Tasks in the AWS Step Functions workflow use S3 Select to query the manifest file for the number of asset objects referenced. There are two nested tasks in map state which ensure the calls to the ADX API stay within the quota limits. The inner map state imports all the assets referenced in the manifest from S3 to ADX, creates new revisions, finalizes each revision, and finally assigns each finalized revision to the product referenced in the manifest file. Upon completion of the workflow, your subscribers will have access to the new dataset revisions.

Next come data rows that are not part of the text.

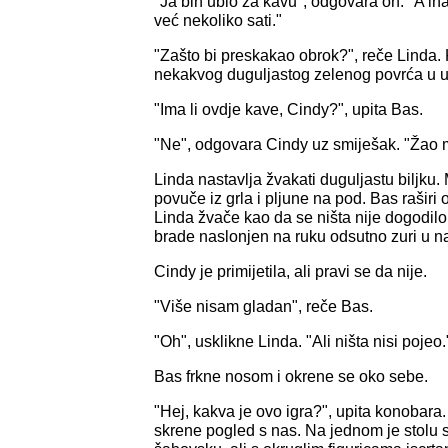
"Ja bih ubio za kavu", odgovara on. "A in
već nekoliko sati."
"Zašto bi preskakao obrok?", reče Linda.
nekakvog duguljastog zelenog povrća u ust
"Ima li ovdje kave, Cindy?", upita Bas.
"Ne", odgovara Cindy uz smiješak. "Žao m
Linda nastavlja žvakati duguljastu biljku.
povuče iz grla i pljune na pod. Bas raširi
Linda žvače kao da se ništa nije dogodilo
brade naslonjen na ruku odsutno zuri u n
Cindy je primijetila, ali pravi se da nije.
"Više nisam gladan", reče Bas.
"Oh", usklikne Linda. "Ali ništa nisi pojeo.
Bas frkne nosom i okrene se oko sebe.
"Hej, kakva je ovo igra?", upita konobara
skrene pogled s nas. Na jednom je stolu s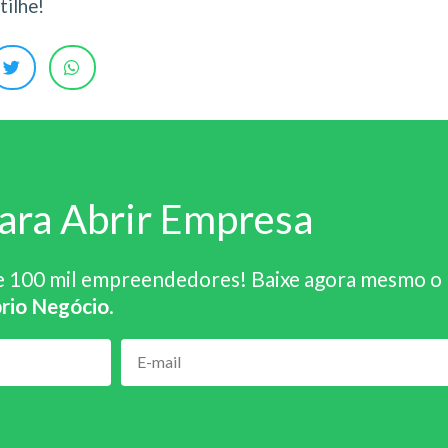
ilhe!
ara Abrir Empresa
e 100 mil empreendedores! Baixe agora mesmo o
rio Negócio
.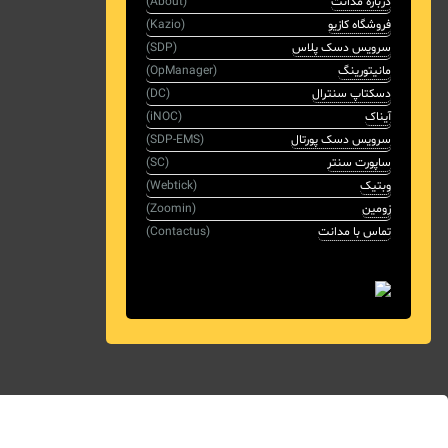
درباره مدانت
(About)
فروشگاه کازیو
(Kazio)
سرویس دسک پلاس
(SDP)
مانیتورینگ
(OpManager)
دسکتاپ سنترال
(DC)
آیناک
(iNOC)
سرویس دسک پورتال
(SDP-EMS)
ساپورت سنتر
(SC)
وبتیک
(Webtick)
زومین
(Zoomin)
تماس با مدانت
(Contactus)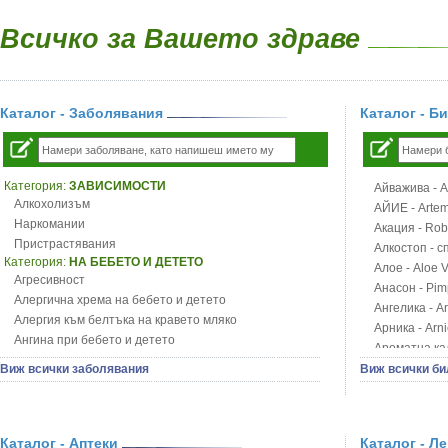
Всичко за Вашето здраве
Каталог - Заболявания
Каталог - Б
Категория:
ЗАВИСИМОСТИ
Айважива - Al
Алкохолизъм
АЙИЕ - Artemi
Наркомании
Акация - Rob
Пристрастявания
Алкостоп - с
Категория:
НА БЕБЕТО И ДЕТЕТО
Алое - Aloe 
Агресивност
Анасон - Pim
Алергична хрема на бебето и детето
Ангелика - An
Алергия към белтъка на кравето мляко
Арника - Arn
Ангина при бебето и детето
Ароматна кал
Анемия при бебето и детето
Арония - So
Виж всички заболявания
Виж всички би
Апетит - пълни деца
Бабини зъби -
Аромотерапия и децата
Билки за ба
Безапетитие при бебето и детето
Блатен аир -
Бронхиална астма при бебето и детето
Каталог - Аптеки
Каталог - Л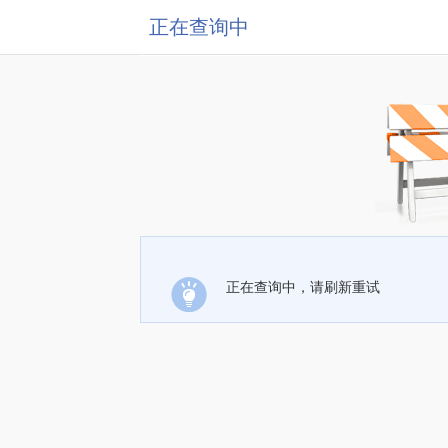
正在查询中
正在查询中，请刷新重试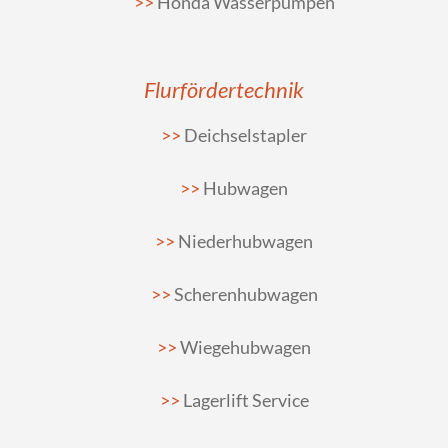
Honda Wasserpumpen
Flurfördertechnik
Deichselstapler
Hubwagen
Niederhubwagen
Scherenhubwagen
Wiegehubwagen
Lagerlift Service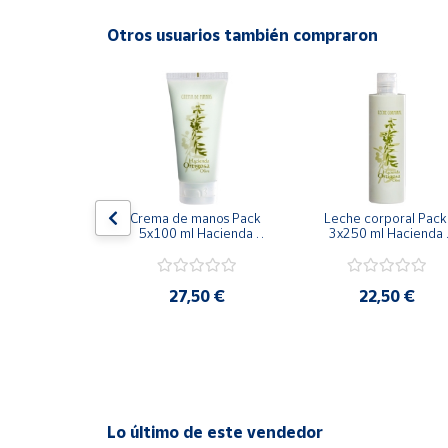
Productos
Solidarios
Otros usuarios también compraron
Ayuda
Centro
de ayuda
Contacto
 Tattoo 100G
Crema de manos Pack 
Leche corporal Pack 
5x100 ml Hacienda 
3x250 ml Hacienda 
Ortigosa
Ortigosa
Vendedores
,93 €
27,50 €
22,50 €
Mapa de
vendedores
Hazte
vendedor
Área
Lo último de este vendedor
vendedor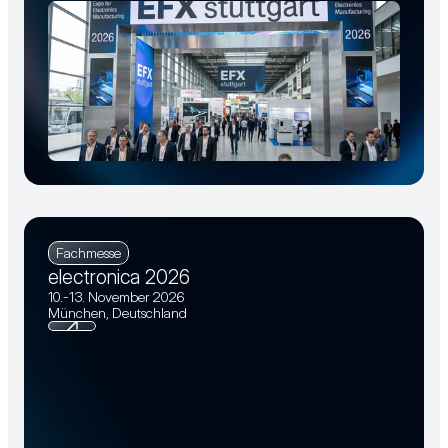
Fachmesse
electronica 2026
10.-13. November 2026
München, Deutschland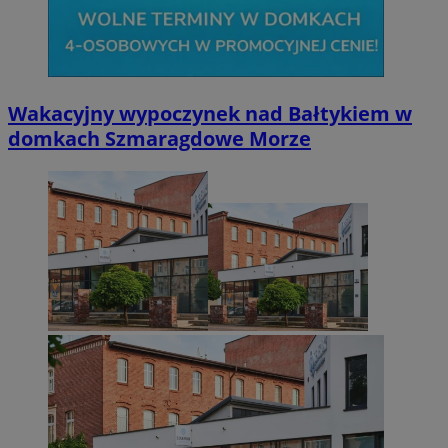
Wakacyjny wypoczynek nad Bałtykiem w
domkach Szmaragdowe Morze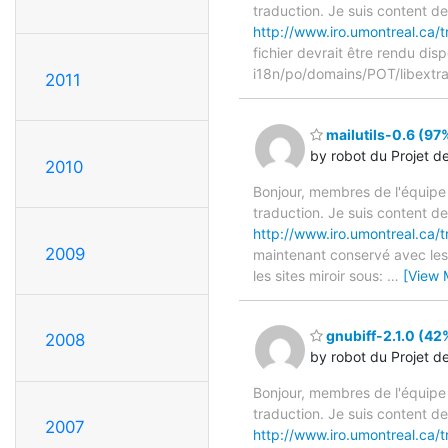
traduction. Je suis content d
http://www.iro.umontreal.ca/t
fichier devrait être rendu dis
i18n/po/domains/POT/libextra
2011
mailutils-0.6 (97%
by robot du Projet d
2010
Bonjour, membres de l'équipe
traduction. Je suis content d
http://www.iro.umontreal.ca/t
2009
maintenant conservé avec les 
les sites miroir sous:
…
[View 
gnubiff-2.1.0 (42%
2008
by robot du Projet d
Bonjour, membres de l'équipe
traduction. Je suis content d
2007
http://www.iro.umontreal.ca/t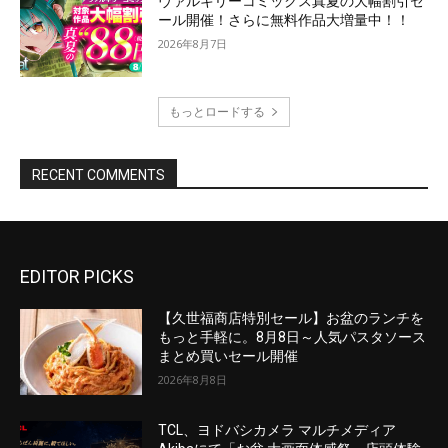
EDITOR PICKS
【久世福商店特別セール】お盆のランチを
もっと手軽に。8月8日～人気パスタソース
まとめ買いセール開催
2026年8月8日
TCL、ヨドバシカメラ マルチメディア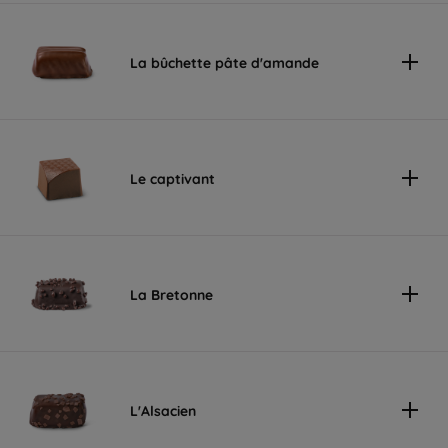
La bûchette pâte d'amande
Le captivant
La Bretonne
L'Alsacien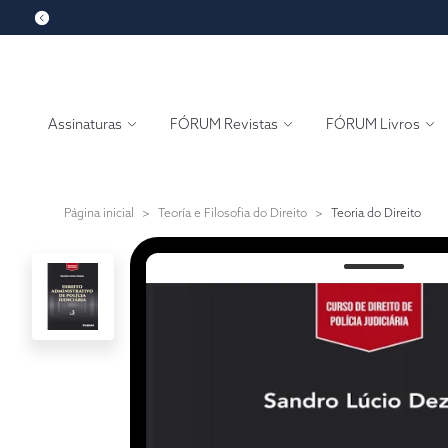
Assinaturas
FÓRUM Revistas
FÓRUM Livros
Página inicial
>
Teoría e Filosofia do Direito
>
Teoria do Direito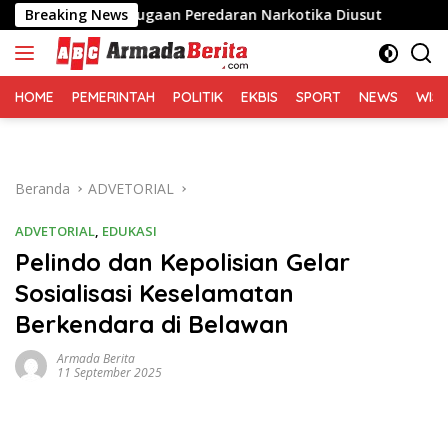
Langsung
n, Desak Dugaan Peredaran Narkotika Diusut
Breaking News
Sofyan 
ke
konten
HOME
PEMERINTAH
POLITIK
EKBIS
SPORT
NEWS
WIS
Beranda
ADVETORIAL
ADVETORIAL
,
EDUKASI
Pelindo dan Kepolisian Gelar
Sosialisasi Keselamatan
Berkendara di Belawan
Armada Berita
11 September 2025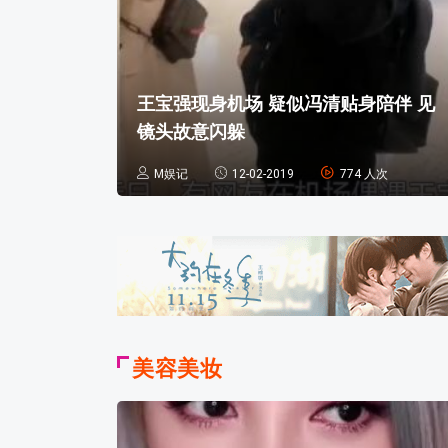
王宝强现身机场 疑似冯清贴身陪伴 见
镜头故意闪躲
M娱记
12-02-2019
774 人次
美容美妆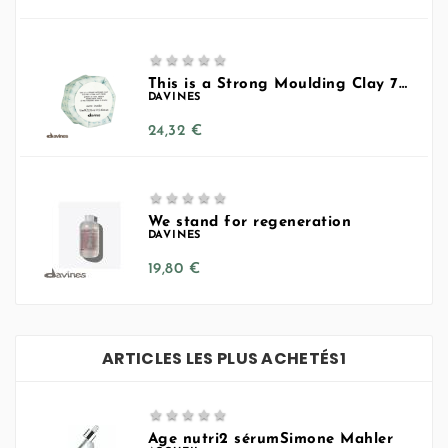





This is a Strong Moulding Clay 75ml
DAVINES
Prix
24,32 €





We stand for regeneration
DAVINES
Prix
19,80 €
ARTICLES LES PLUS ACHETÉS1





Age nutri2 sérumSimone Mahler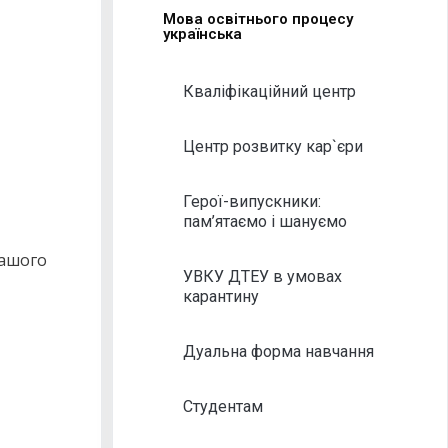
Мова освітнього процесу
українська
Кваліфікаційний центр
Центр розвитку кар`єри
Герої-випускники:
пам’ятаємо і шануємо
нашого
УВКУ ДТЕУ в умовах
карантину
Дуальна форма навчання
Студентам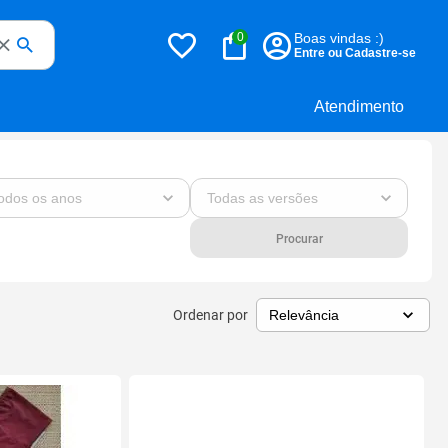
0
Boas vindas :)
Entre ou Cadastre-se
Atendimento
Procurar
Ordenar por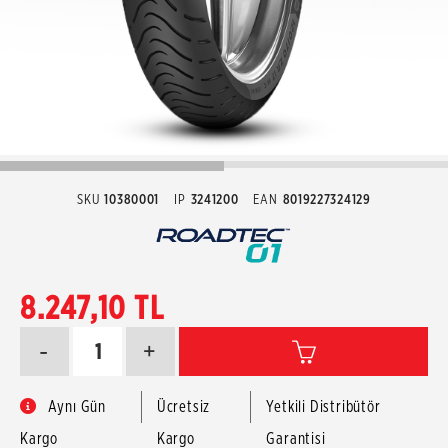
SKU
10380001
IP
3241200
EAN
8019227324129
8.247,10 TL
-
+
Aynı Gün
Ücretsiz
Yetkili Distribütör
Kargo
Kargo
Garantisi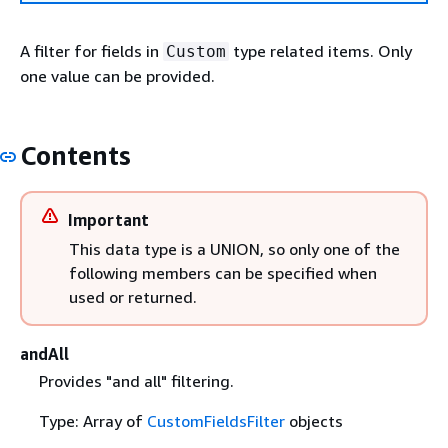
A filter for fields in
type related items. Only
Custom
one value can be provided.
Contents
Important
This data type is a UNION, so only one of the
following members can be specified when
used or returned.
andAll
Provides "and all" filtering.
Type: Array of
CustomFieldsFilter
objects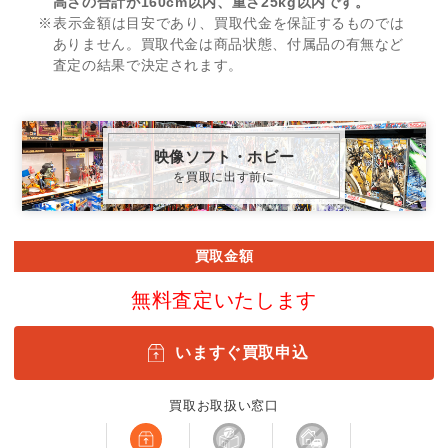
高さの合計が160cm以内、重さ25kg以内です。
※表示金額は目安であり、買取代金を保証するものでは
ありません。買取代金は商品状態、付属品の有無など
査定の結果で決定されます。
映像ソフト・ホビー
を買取に出す前に
買取金額
無料査定いたします
いますぐ買取申込
買取お取扱い窓口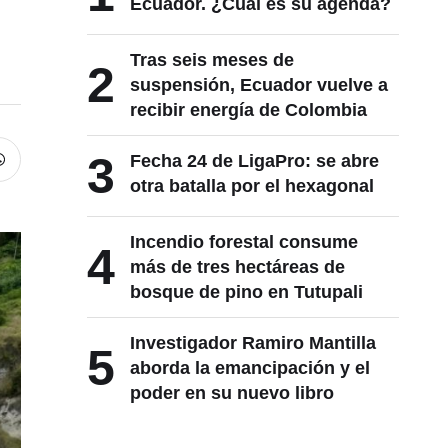
Ecuador. ¿Cuál es su agenda?
Tras seis meses de
2
suspensión, Ecuador vuelve a
recibir energía de Colombia
3
Fecha 24 de LigaPro: se abre
otra batalla por el hexagonal
Incendio forestal consume
4
más de tres hectáreas de
bosque de pino en Tutupali
Investigador Ramiro Mantilla
5
aborda la emancipación y el
poder en su nuevo libro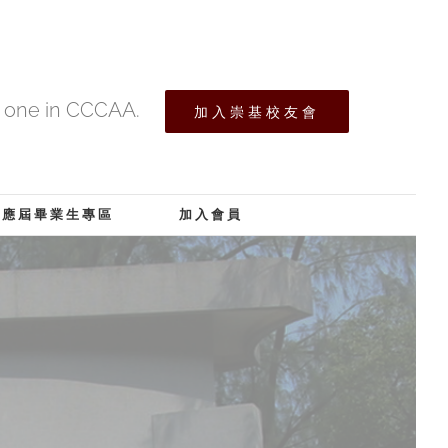
s one in CCCAA.
加入崇基校友會
應屆畢業生專區
加入會員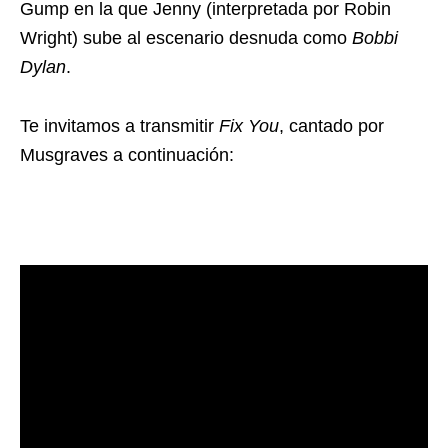
Gump en la que Jenny (interpretada por Robin
Wright) sube al escenario desnuda como
Bobbi
Dylan
.
Te invitamos a transmitir
Fix You
, cantado por
Musgraves a continuación: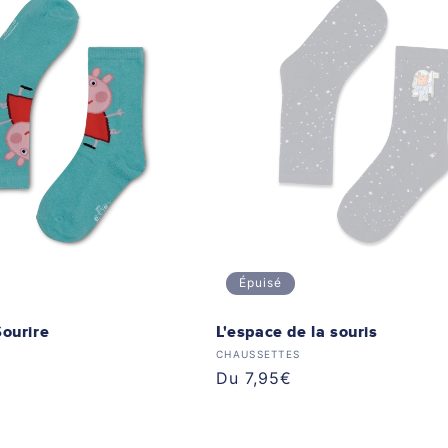
Épuisé
ourire
L'espace de la souris
 :
Distributeur :
CHAUSSETTES
Prix
Du 7,95€
habituel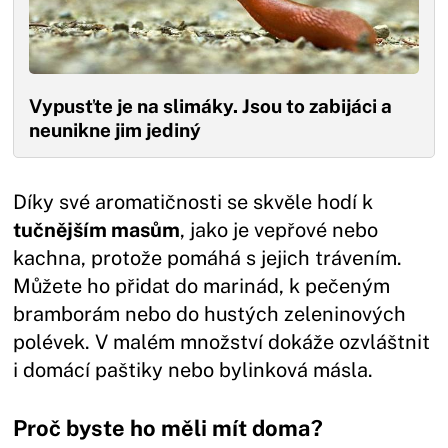
Vypusťte je na slimáky. Jsou to zabijáci a
neunikne jim jediný
Díky své aromatičnosti se skvěle hodí k
tučnějším masům
, jako je vepřové nebo
kachna, protože pomáhá s jejich trávením.
Můžete ho přidat do marinád, k pečeným
bramborám nebo do hustých zeleninových
polévek. V malém množství dokáže ozvláštnit
i domácí paštiky nebo bylinková másla.
Proč byste ho měli mít doma?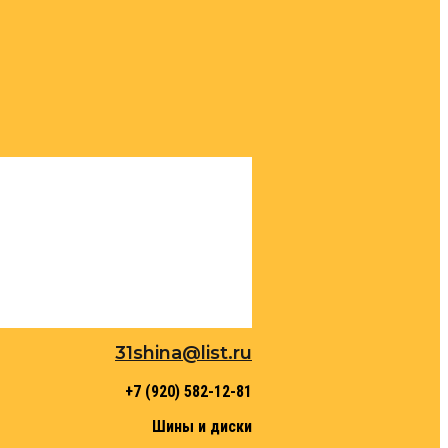
31shina@list.ru
+7 (920) 582-12-81
Шины и диски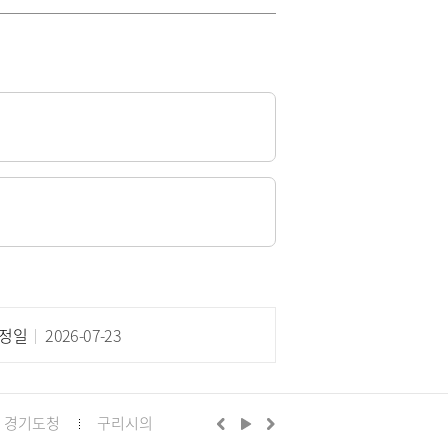
정일
2026-07-23
경기도청
구리시의회
경기도의회 구리상담소
구리문화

What do I need to deploy this solution?

We use CloudFormation to simplify the deployment process. You can deploy this solution to your AWS provider account using the AWS Command Line Interface, AWS SDK, or through the AWS Console. You can use this open source version yourself following the steps discussed in this blog post and in project’s Github repository, but if you want us to host this for you, reach out to our data team at data@rearc.io. Rearc offers a data platform that is a managed end-to-end solution for data providers which you can learn more about in this blog post.

Prior to deployment, you need to have the following in place:

Approved ADX provider account

To publish file-based data products through the AWS Marketplace using AWS Data Exchange, you must register as a provider and publish a product. For detailed instructions on becoming a provider and publishing a product, refer to Providing Data Products on AWS Data Exchange in the AWS Data Exchange User Guide.

Existing ADX product

This solution requires an existing ADX product. In order to create one, the first step is to create a dataset with at least one finalized revision. Then, you can use that dataset to publish a new product through the ADX console. Record your product ID and dataset ID, as you will need to include both of them in your manifest when it is time to publish.

IAM Permissions

The IAM user role you use to deploy this solution should have permissions to create and execute CloudFormation stacks which include IAM roles and policies, Lambda functions, Step Functions, and Amazon S3 buckets. You can review the security permissions of the CloudFormation resources here.

S3 buckets

This solution uses three S3 buckets: an asset bucket, a manifest bucket, and a manifest logging bucket. You only need to create the asset S3 bucket and the manifest logging S3 bucket prior to deployment of this solution. Please refer to the instructions on our Github repository for details on how to create those buckets. The manifest bucket is created by the CloudFormation stack during the deployment.

Source Code

You can access the source code for this solution in the project’s Github repository.